United Technologies Sees $16 Billion Buyback Trumping M&Aby
Hayes deploying cash from pending sale of helicopter business
`Really big' deals are on the back burner for now, CEO says
United Technologies Corp. is shelving plans to make large acquisitions as Chief Executive Officer Gregory Hayes directs cash toward $16 billion of stock buybacks through 2017.
Investors welcomed the approach Tuesday, sending United Technologies to the biggest rally in more than three years. The tilt away from deal-making was driven in part by a slumping share price that leaves takeovers less attractive, Hayes said after the company’s third-quarter profit beat analysts’ estimates.
“Really big M&A is on the back burner today,” Hayes said in a telephone interview. “We’ll probably do about $1 billion of M&A this year, so it’s never off the table. But as long as we think that the UTC stock is trading at a big discount to intrinsic value, I’m not going to go out and do a big deal that would require me to use UTC stock as a currency.”
Hayes’s pivot toward buybacks marks a shift from December, a month after he was named CEO. He told analysts then that he would consider deals of more than $20 billion and repurchases of as much as $3 billion. He has been reshaping United Technologies around its building systems and aerospace businesses and agreed to sell Sikorsky to Lockheed Martin Corp. for $9 billion.

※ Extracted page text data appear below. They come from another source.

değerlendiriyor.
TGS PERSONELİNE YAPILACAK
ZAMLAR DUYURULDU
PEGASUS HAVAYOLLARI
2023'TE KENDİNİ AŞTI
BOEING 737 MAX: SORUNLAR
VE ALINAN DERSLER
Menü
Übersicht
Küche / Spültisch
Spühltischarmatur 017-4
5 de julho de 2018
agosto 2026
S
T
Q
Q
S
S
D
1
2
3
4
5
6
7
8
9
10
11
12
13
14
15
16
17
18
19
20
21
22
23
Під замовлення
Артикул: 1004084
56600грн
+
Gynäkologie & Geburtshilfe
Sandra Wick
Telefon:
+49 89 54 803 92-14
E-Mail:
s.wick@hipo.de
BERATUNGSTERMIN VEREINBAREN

By 2017, United Technologies will have returned $22 billion to shareholders, Hayes said. The breakdown: $4 billion of buybacks already completed this year, $6 billion of dividends and $12 billion of newly authorized repurchases. Hayes said the company probably will pursue smaller deals that complement its existing business lines, including the fire, security, elevator and aerospace markets.
United Technologies rose 3.9 percent, the most since June 2012, to $95.62 at the close in New York. That pared the 2015 loss to 17 percent, compared with a 1.4 percent drop in the Standard & Poor’s 500 Index.

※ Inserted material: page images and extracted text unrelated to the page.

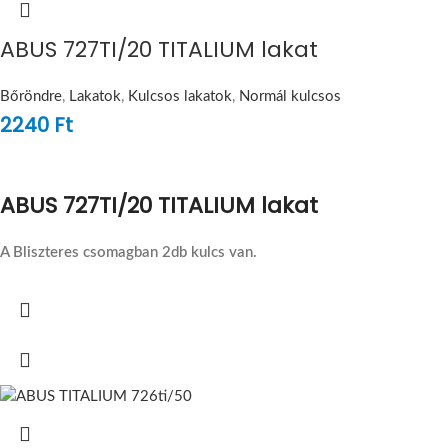
ABUS 727TI/20 TITALIUM lakat
Bőröndre
,
Lakatok
,
Kulcsos lakatok
,
Normál kulcsos
2240
Ft
ABUS 727TI/20 TITALIUM lakat
A Bliszteres csomagban 2db kulcs van.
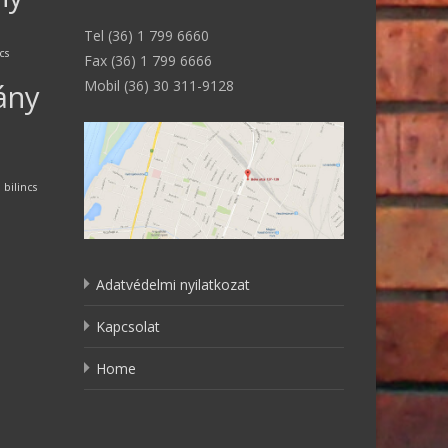
Tel (36) 1 799 6660
ncs
Fax (36) 1 799 6666
Mobil (36) 30 311-9128
ány
bilincs
Adatvédelmi nyilatkozat
Kapcsolat
Home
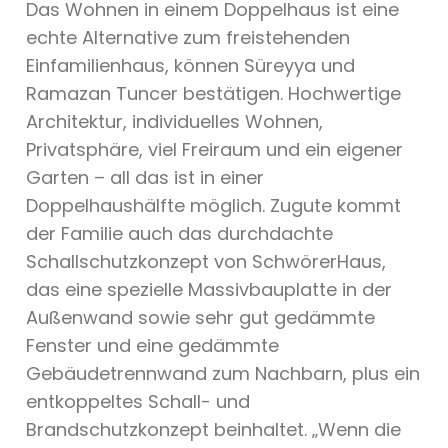
Das Wohnen in einem Doppelhaus ist eine
echte Alternative zum freistehenden
Einfamilienhaus, können Süreyya und
Ramazan Tuncer bestätigen. Hochwertige
Architektur, individuelles Wohnen,
Privatsphäre, viel Freiraum und ein eigener
Garten – all das ist in einer
Doppelhaushälfte möglich. Zugute kommt
der Familie auch das durchdachte
Schallschutzkonzept von SchwörerHaus,
das eine spezielle Massivbauplatte in der
Außenwand sowie sehr gut gedämmte
Fenster und eine gedämmte
Gebäudetrennwand zum Nachbarn, plus ein
entkoppeltes Schall- und
Brandschutzkonzept beinhaltet. „Wenn die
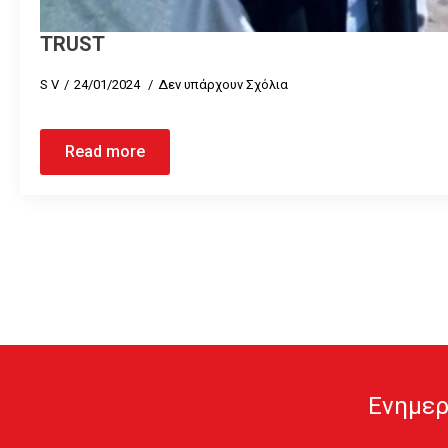
TRUST
S V
24/01/2024
Δεν υπάρχουν Σχόλια
Read more
Ενημερ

“The fundamentals aren’t crystal clear by any means at this juncture, but we clearly know that this is the new safe-house stock for the rest of the year,” said Nicholas Heymann, a William Blair & Co. analyst who rates the shares as market perform. “People are saying forget the fundamentals, this is where the money flow’s going to be.”
Excluding Sikorsky, 2015 earnings will be $6.15 to $6.30 a share, United Technologies said, reaffirming an earlier forecast. Sales will be in a range of $57 billion to $58 billion.
For 2016, earnings will grow by less than 10 percent, Hayes said. The results will be driven primarily by gains in the climate division, restructuring and buybacks, while the Pratt, Otis and aerospace units probably will decline, he said.
“There are pretty big headwinds coming out of China,” Hayes said.
Quarterly adjusted earnings were $1.61 a share, United Technologies said Tuesday, topping the $1.54 average of 16 analysts’ estimates compiled by Bloomberg. Sales fell 5.6 percent to $13.8 billion, trailing the average projection of $14.6 billion.
Sales decreased for all four business lines, including declines of 9.3 percent for Pratt and 8.5 percent for Otis, which faces a slowdown in the Chinese construction market. The effects of foreign exchange reduced earnings by 5 cents a share, the company said.
“Considering the revenue headwinds that UTX faced in the quarter, we view this as a good operating performance,” Robert Stallard, an RBC Capital Markets analyst, said Tuesday in a note. Orders from China -- a global focal point for high-rise construction -- and in the aerospace-parts business “were soft as expected, but not worse than expected. We would expect these to remain challenges heading into next year.”
The per-share results included 6 cents of restructuring costs, United Technologies said. Net income fell 27 percent to $1.36 billion.
United Technologies agreed in July to shed Sikorsky, which the parent company said didn’t fit with making aircraft components. The deal should close this quarter, the company said.